A few days ago I decided to try out two video editing programs: Pinnacle Studio Ultimate, and Corel Videostudio pro x3. They both were obnoxious to install, and I’m inclined that it was such because of my laptop. I would open the executable files, but I’d get no response for 10+ minutes. It tested my patience; I restarted my computer six times because I wasn’t sure if the executables were being opened. It’s embarrassing because I spent 6 hours trying to install one program.
At one point, I went to the bathroom while I let the program install. It was taking forever. In the bathroom, I thought to myself, “Maybe the trials are just trashy. Maybe I should just buy the program.” Of course, that’s stupid, but if I had the bank, I would have purchased a $99 program out of frustration.
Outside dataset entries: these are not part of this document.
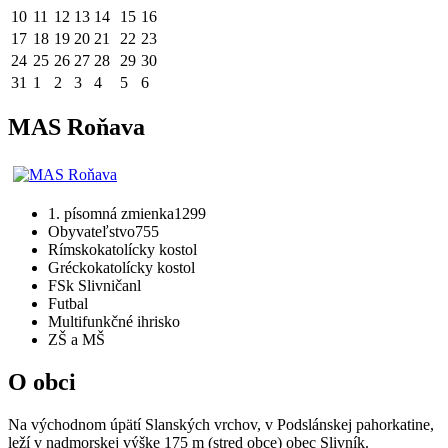
10
11
12
13
14
15
16
17
18
19
20
21
22
23
24
25
26
27
28
29
30
31
1
2
3
4
5
6
MAS Roňava
1. písomná zmienka
1299
Obyvateľstvo
755
Rímskokatolícky kostol
Gréckokatolícky kostol
FSk Slivničanl
Futbal
Multifunkčné ihrisko
ZŠ a MŠ
O obci
Na východnom úpätí Slanských vrchov, v Podslánskej pahorkatine,
leží v nadmorskej výške 175 m (stred obce) obec Slivník.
I think that’s what a lot of rich people do, and it’s really easy to see why. If you can (possibly) bypass the frustration with money, and money isn’t an issue, you’ll most likely pay up. I know I would have with the video editing program, and, beyond that, a new and faster laptop.
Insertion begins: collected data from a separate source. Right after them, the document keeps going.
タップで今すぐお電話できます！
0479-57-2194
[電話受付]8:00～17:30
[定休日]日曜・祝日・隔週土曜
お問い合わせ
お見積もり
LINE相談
When you have to be resourceful with your money, you are forced to be more careful. With the video editing programs, I’m forced to test them and run them. With the laptops, I’m forced to research them and read reviews. With new clothes, I’m forced to decide whether suspenders and a new cardigan are really necessary at that time (and whether I can find them at a cheaper price without compromising the look).
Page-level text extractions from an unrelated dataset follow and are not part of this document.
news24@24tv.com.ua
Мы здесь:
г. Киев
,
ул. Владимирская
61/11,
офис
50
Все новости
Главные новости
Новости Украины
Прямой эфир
Maybe you are more diligent with your income. If so, you are a rarity, and I envy you. If I ever become rich, I’d like to safeguard myself from these situations. I’d like myself to donate a greater portion of my income to charity, church, and other humanitarian services. I’ve read about living a reverse-tithing lifestyle (living off of 10% of your income, and donating the rest), and I find that very attractive. I don’t want to be a slave to money, materialism, and consumerism because if I had the bank, I’d be buying Michael Jackson memorabilia like whoa.